Cet appétit des investisseurs pour la dette publique repose sur la certitude que la Banque centrale maintiendra des taux bas durant plusieurs années. Or, avec le recul, nous constatons que cette politique de taux bas n'a pas d'effet d'entraînement véritable sur l'économie réelle ; les entreprises n'ont pas davantage investi. Et surtout, cette politique monétaire favorise le renchérissement des actifs : c'est le cas pour l'immobilier qui grève le pouvoir d'achat de nos concitoyens. Elle alimente également des bulles qui font peser un risque de stabilité financière.

Je n'ai pas le temps d'aborder la question du cantonnement de la dette, mais si vous avez des questions sur le sujet, je serai heureuse de l'aborder avec vous.

La hausse spectaculaire des appels en garantie de l'État marquera également l'exercice 2021. Je l'ai dit tout à l'heure, elle est essentiellement liée au PGE avec une incertitude due à la nouveauté de l'outil et à l'incertitude économique.

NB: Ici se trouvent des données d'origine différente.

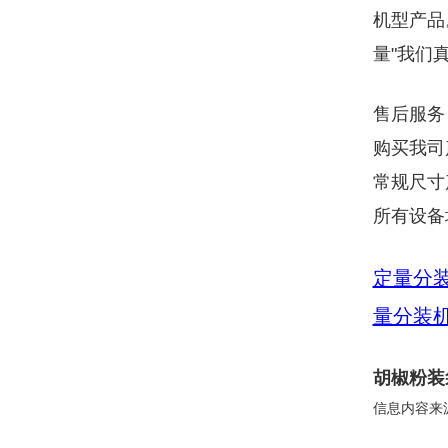
机型产品
量"我们
售后服务
购买我司
常规尺寸
所有设备
定量分
量分装
胡椒粉装
信息内容来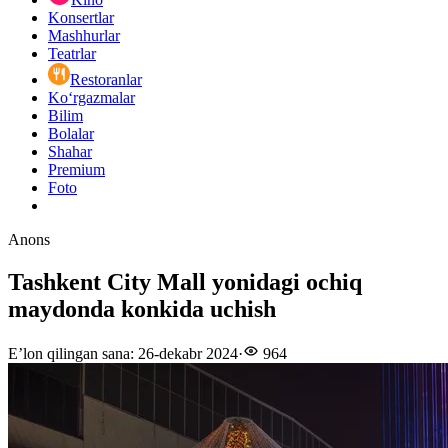
Konsertlar
Mashhurlar
Teatrlar
Restoranlar
Ko‘rgazmalar
Bilim
Bolalar
Shahar
Premium
Foto
Anons
Tashkent City Mall yonidagi ochiq
maydonda konkida uchish
E’lon qilingan sana
:
26-dekabr 2024
·
964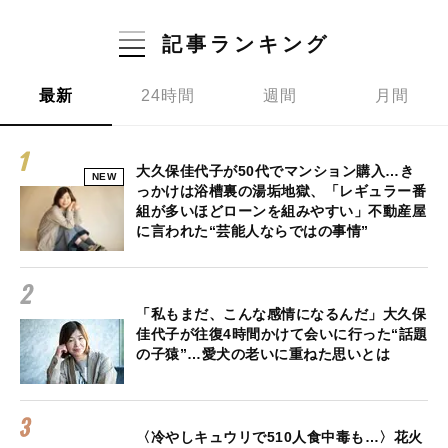
記事ランキング
最新
24時間
週間
月間
大久保佳代子が50代でマンション購入…き
NEW
っかけは浴槽裏の湯垢地獄、「レギュラー番
組が多いほどローンを組みやすい」不動産屋
に言われた“芸能人ならではの事情”
「私もまだ、こんな感情になるんだ」大久保
佳代子が往復4時間かけて会いに行った“話題
の子猿”…愛犬の老いに重ねた思いとは
〈冷やしキュウリで510人食中毒も…〉花火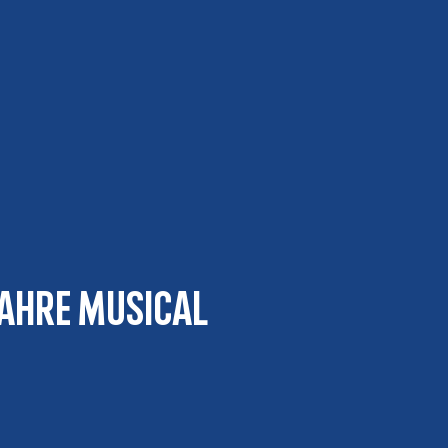
 Jahre Musical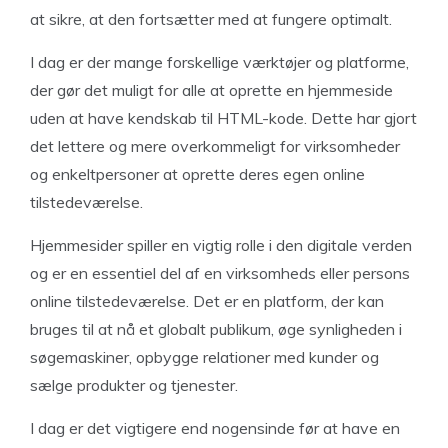
at sikre, at den fortsætter med at fungere optimalt.
I dag er der mange forskellige værktøjer og platforme,
der gør det muligt for alle at oprette en hjemmeside
uden at have kendskab til HTML-kode. Dette har gjort
det lettere og mere overkommeligt for virksomheder
og enkeltpersoner at oprette deres egen online
tilstedeværelse.
Hjemmesider spiller en vigtig rolle i den digitale verden
og er en essentiel del af en virksomheds eller persons
online tilstedeværelse. Det er en platform, der kan
bruges til at nå et globalt publikum, øge synligheden i
søgemaskiner, opbygge relationer med kunder og
sælge produkter og tjenester.
I dag er det vigtigere end nogensinde før at have en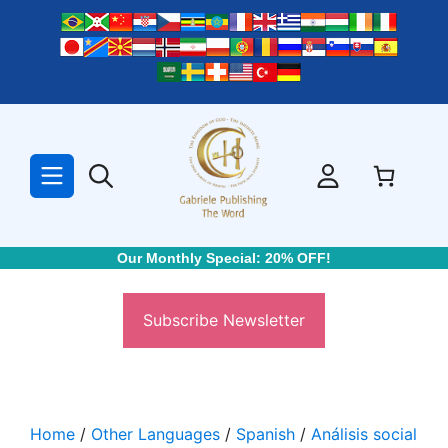
Skip
to
content
Our Monthly Special: 20% OFF!
Subscribe Newsletter
Home
/
Other Languages
/
Spanish
/
Análisis social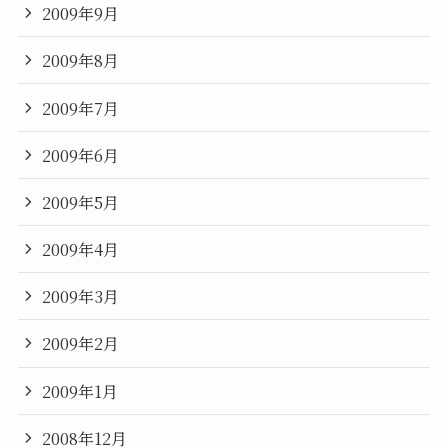
2009年9月
2009年8月
2009年7月
2009年6月
2009年5月
2009年4月
2009年3月
2009年2月
2009年1月
2008年12月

Le programme Épargne se caractérise par l'importance des dépenses fiscales, à hauteur de 4,5 milliards d'euros. Ces dépenses sont essentiellement des exonérations des sommes versées au titre de la participation, de l'intéressement et d'un partage de plus-value au plan d'épargne salariale ou encore des exonérations liées à l'assurance-vie.

Je conclurai sur une touche positive : le Gouvernement améliore la sincérité budgétaire de la mission en inscrivant les crédits relatifs à la rétrocession d'intérêts au mécanisme européen de stabilité. Cela faisait maintenant deux ans que j'avais demandé que les crédits soient inscrits en loi de finances initiale. C'est chose faite dans le présent projet de loi de finances pour 2021.

Je vous invite à voter ces crédits qui visent essentiellement à financer notre dette et à s'assurer que la garantie des PGE fonctionne et soit activée en cas de problème.